Once upon a time, on a snowy, bitter-cold winter’s night, in spite of being forbidden to stay out too late after weekend drumming gigs, I broke house rules and arrived home at 4 am. Joe Lanza, our percussionist, and I made the rounds of Montreal after our gig, and ended up eating at his father’s steak house at 2am. My young bottomless pit managed to accommodate three baked potatoes, stuffed with butter, sour cream and chives, a 24 oz. porterhouse, topping it all off with hot French apple pie a la mode.
I hoped and prayed my dad was somewhere 20,000 leagues under, deep into REM sleep and that not a mouse would be stirred by my late arrival. Joe dropped me off from his dad’s mammoth /68 Chrysler 300 that he’d parked in our snow-packed driveway, which had a steep incline. He assured me the Imperial tank would easily plough through the snow drifts and tear up the driveway without a hitch. Those tires screamed and howled like wild dogs after a kill, but alas the 5000-pound hunk of metal fell prey to the elements, slipped and punched a huge hole in the garage door like a battering ram. The door was right below my parents’ bedroom. I tried my damnedest to steer that car away from its objective, almost sacrificing myself in the process, leaping out of harm’s way just before impact.

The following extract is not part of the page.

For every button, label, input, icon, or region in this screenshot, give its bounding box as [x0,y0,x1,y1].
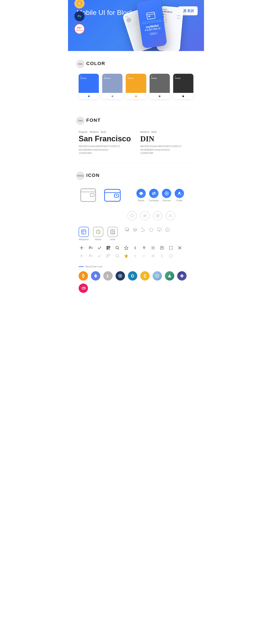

As if in slo-mo, the door bowed, creaked, and cracked, echoing through the neighborhood like loud gunshots and snapping giant boughs.
Feeling like an all-seeing eye was now upon me, I cast a wary glance upward and saw the drapes slowly draw open, as my father’s boxer’s nose poked through the lace like the end of a sniper’s barrel. His searing, narrowed eyes were right behind, boring a hole through me.
I knew I was in big trouble, not only for the garage door, but for bucking house rules. (my being sixteen alone was enough to piss off any parent.) My mom, my blessed and merciful intercessor, smoothed out matters some and called in a tow-truck to yank the 300’s nose out of our new crumpled garage door.
‘When I think about those nights in Montreal….’
Nice to be back.
Look forward to Saturday.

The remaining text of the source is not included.